Qu'est-ce qui arrive quand des hommes d'affaires se regardent dans le blanc des yeux en plein tournoi de golf en se disant «C'est plate, le golf» ?

Qu'est-ce qui arrive quand des hommes d'affaires se regardent dans le blanc des yeux en plein tournoi de golf en se disant «C'est plate, le golf» ?

La réponse est l'ACDA - l'Association cycliste en développement des affaires. Ses membres ont troqué le gazon des verts pour le bitume des routes. C'est là que La Presse Affaires les a rejoint.

«On augmente la difficulté et on se lève sur le vélo», commande Pat Wells, l'entraîneur qui dirige notre peloton de cyclistes. Le représentant de La Presse Affaires serre les dents en priant pour que ses mollets ne prennent pas feu, pendant que sa voisine prend discrètement quelques bouffées de sa pompe à asthme.

Une bonne chose que l'entraîneur soit devant le peloton. D'abord parce qu'il ne voit pas les yeux qui lui lancent des flèches. Ensuite, parce que malgré le sadisme apparent, il est gentiment en train de nous tirer.

Nous sommes quelque part près de Lachute — dans une route qui grimpe, faut-il le préciser — en train de participer à la sortie mensuelle de l'ACDA. L'ACDA, c'est l'Association cycliste en développement des affaires. Un groupe qui a décidé de faire son réseautage d'affaires autour du vélo, tournant le dos au terrain de jeu privilégié de ceux qui aiment parler business: les clubs de golf.

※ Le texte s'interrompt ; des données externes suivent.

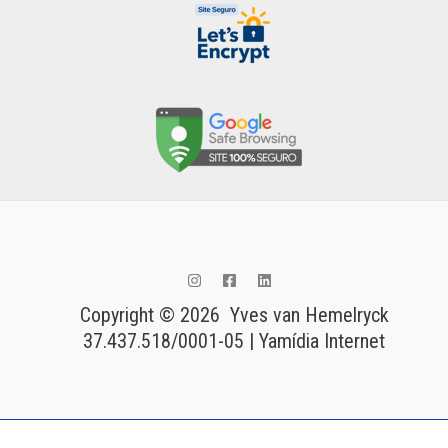
Copyright © 2026 Yves van Hemelryck
37.437.518/0001-05 | Yamídia Internet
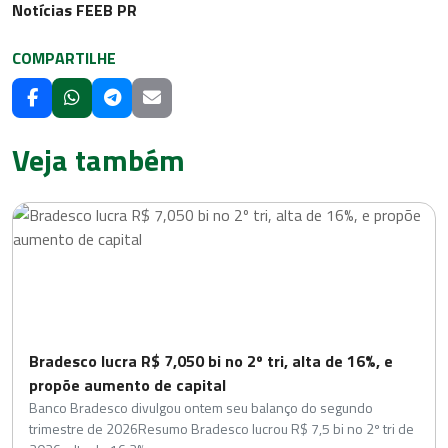
Notícias FEEB PR
COMPARTILHE
Veja também
Bradesco lucra R$ 7,050 bi no 2º tri, alta de 16%, e
propõe aumento de capital
Banco Bradesco divulgou ontem seu balanço do segundo
trimestre de 2026Resumo Bradesco lucrou R$ 7,5 bi no 2º tri de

Ce n'est pas faute d'avoir essayé. Mais ça manquait probablement d'acide lactique à leur goût. «Dans le domaine du prêt hypothécaire, il y avait toujours un tournoi de golf. On y allait par défaut, par dépit – on n'avait pas le choix», dit Gilles Dionne, un des membres fondateurs de l'ACDA qui, quand il ne pédale pas, est courtier hypothécaire à son compte.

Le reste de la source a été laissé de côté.